Activity | Please output all of the entries exactly and omit any images they hold.

Exercise data |
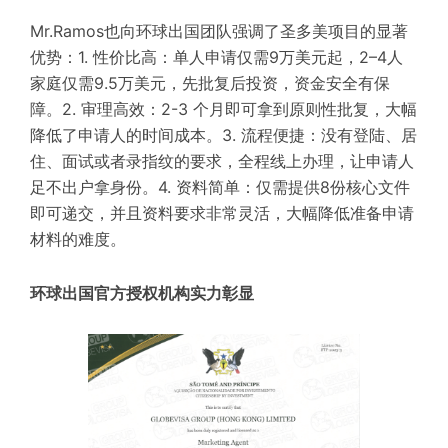
Mr.Ramos
也
向
环球出国
团队
强调
了
圣多美
项目
的
显著
优势
：
1.
性价比高
：
单人申请仅需9万美元起，
2
–
4
人
家庭
仅需
9
.
5
万
美元
，
先批复
后
投资
，
资金
安全
有保
障
。
2.
审理
高效
：
2-3 个月即可拿到原则性批复，大幅
降低
了申请人的时间成本
。
3.
流程便捷
：
没有
登陆
、
居
住
、
面试
或者
录指纹
的
要求
，全程
线上
办理
，
让申请人
足不出户
拿身份
。
4.
资料简单
：
仅需提供8份核心文件
即可递交，并且资料要求非常灵活，大幅
降低
准备申请
材料的难度。
环球出国官方授权机构实力彰显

Task answer |
Mr.Ramos
也
向
环球出国
团队
强调
了
圣多美
项目
的
显著
优势
：
1.
性价比高
：
单人申请仅需9万美元起，
2
–
4
人
家庭
仅需
9
.
5
万
美元
，
先批复
后
投资
，
资金
安全
有保
障
。
2.
审理
高效
：
2-3 个月即可拿到原则性批复，大幅
降低
了申请人的时间成本
。
3.
流程便捷
：
没有
登陆
、
居
住
、
面试
或者
录指纹
的
要求
，全程
线上
办理
，
让申请人
足不出户
拿身份
。
4.
资料简单
：
仅需提供8份核心文件
即可递交，并且资料要求非常灵活，大幅
降低
准备申请
材料的难度。
环球出国官方授权机构实力彰显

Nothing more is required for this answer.